Researcher warns that Africa is breaking apart at double pace as new oceans arise…

Africa is progressively splitting in two, forming a new ocean.

While we originally learned about it two decades ago, experts now warn that the continent will divide far faster than previously thought.

Why is Africa splitting?

The East African Rift, a 35-mile-long rift in Ethiopia’s desert, opened up in 2005. It signaled the beginning of a protracted process in which the African plate splits into two tectonic plates: the Somali Plate and the Nubian Plate.

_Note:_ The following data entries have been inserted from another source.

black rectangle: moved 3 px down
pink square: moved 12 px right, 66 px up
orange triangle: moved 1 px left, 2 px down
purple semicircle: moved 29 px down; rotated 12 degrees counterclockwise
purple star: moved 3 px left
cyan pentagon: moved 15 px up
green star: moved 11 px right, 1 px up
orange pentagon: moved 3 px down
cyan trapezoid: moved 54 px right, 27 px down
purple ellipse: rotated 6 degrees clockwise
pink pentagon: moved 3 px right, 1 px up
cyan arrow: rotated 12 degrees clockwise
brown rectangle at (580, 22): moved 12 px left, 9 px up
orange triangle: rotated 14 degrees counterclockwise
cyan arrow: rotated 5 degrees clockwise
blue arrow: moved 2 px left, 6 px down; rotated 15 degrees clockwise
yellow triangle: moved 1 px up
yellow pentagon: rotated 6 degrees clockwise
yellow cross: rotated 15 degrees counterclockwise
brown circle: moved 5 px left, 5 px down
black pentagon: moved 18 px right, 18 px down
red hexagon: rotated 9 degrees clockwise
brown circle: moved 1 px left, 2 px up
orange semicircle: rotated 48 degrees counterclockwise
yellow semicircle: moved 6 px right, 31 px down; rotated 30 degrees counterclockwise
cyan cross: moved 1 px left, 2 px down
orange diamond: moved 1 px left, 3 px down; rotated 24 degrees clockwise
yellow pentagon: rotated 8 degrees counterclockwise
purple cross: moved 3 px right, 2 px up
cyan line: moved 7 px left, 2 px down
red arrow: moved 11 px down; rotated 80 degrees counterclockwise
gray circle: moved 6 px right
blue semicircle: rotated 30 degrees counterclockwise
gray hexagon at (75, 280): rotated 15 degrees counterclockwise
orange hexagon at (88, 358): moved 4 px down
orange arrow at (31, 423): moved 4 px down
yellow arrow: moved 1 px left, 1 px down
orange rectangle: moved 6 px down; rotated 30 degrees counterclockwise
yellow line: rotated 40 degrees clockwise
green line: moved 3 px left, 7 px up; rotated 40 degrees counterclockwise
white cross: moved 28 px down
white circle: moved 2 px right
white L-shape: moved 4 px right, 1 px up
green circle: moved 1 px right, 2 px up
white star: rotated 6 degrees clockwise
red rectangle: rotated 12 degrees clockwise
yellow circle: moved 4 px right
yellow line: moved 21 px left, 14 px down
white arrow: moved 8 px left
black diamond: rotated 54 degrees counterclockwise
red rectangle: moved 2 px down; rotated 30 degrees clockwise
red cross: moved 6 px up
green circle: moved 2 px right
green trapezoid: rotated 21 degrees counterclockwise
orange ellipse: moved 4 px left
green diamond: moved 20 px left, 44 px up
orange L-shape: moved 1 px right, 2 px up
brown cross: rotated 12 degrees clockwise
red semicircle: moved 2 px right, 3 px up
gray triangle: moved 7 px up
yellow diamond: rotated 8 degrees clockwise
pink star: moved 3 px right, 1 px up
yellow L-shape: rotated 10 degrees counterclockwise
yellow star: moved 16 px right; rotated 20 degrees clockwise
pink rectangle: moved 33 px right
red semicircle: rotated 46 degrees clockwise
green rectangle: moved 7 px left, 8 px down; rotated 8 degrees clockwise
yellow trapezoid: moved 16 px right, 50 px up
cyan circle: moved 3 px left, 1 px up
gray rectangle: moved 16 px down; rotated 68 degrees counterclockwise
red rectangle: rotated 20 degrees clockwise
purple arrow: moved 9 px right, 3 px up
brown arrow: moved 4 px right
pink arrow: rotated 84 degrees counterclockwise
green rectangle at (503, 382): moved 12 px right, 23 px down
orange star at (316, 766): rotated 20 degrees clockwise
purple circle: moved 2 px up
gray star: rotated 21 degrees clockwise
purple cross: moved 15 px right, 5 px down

The crack is located on the boundaries of the African, Arabian, and Somali tectonic plates. Over the past 30 million years, the Arabian plate has been gradually migrating away from the African continent.

This identical tectonic shift has already occurred, and it is responsible for forming the Red Sea and the Gulf of Aden between the two linked landmasses.

Furthermore, the Somali plate is migrating away from the African plate, peeling its way through the East African Rift Valley.

Geologists believe that this intricate tectonic process will create space for a completely new body of water millions of years from now.

How rapidly is Africa dividing?

The process was originally supposed to take tens of millions of years, but with the continent separating at a rate of half an inch per year, those estimates have accelerated.

Professor Ken MacDonald of the University of California predicts that a new ocean will form between one and five million years from now.

Speaking to MailOnline, he stated, “On the human life scale, there will be little changes. You’ll feel earthquakes and witness volcanoes erupt, but the ocean will not intrude in our lives.”

What are the scientists saying?

Professor MacDonald went on to explain that the Indian Ocean floods may flow in and flood what is currently the East African Rift Valley.

He responded to the newspaper: “There’s slippage and faults creating earthquake activity, along with visible signs of active volcanoes.”In recent years, the biggest achievements have been determining precisely where the branches of this rift system travel.

Alexandra Doten, a former NASA and Space Force specialist, took to Instagram to describe how Eastern Africa will become its own continent in millions of years.

“The Great Lakes of Africa form the boundary. “These are some of the largest lakes on Earth,” she explained.

“This accounts for 25% of the planet’s unfrozen surface fresh water, and it already supports around 10% of all fish species.

“The lakes developed as Eastern Africa separated from the rest of the continent. The Somali plate is moving even further east, forming a massive rift valley right here. It continues to do so.

“Eventually, Eastern Africa will become its own continent, separated from the rest of Africa by a new ocean.”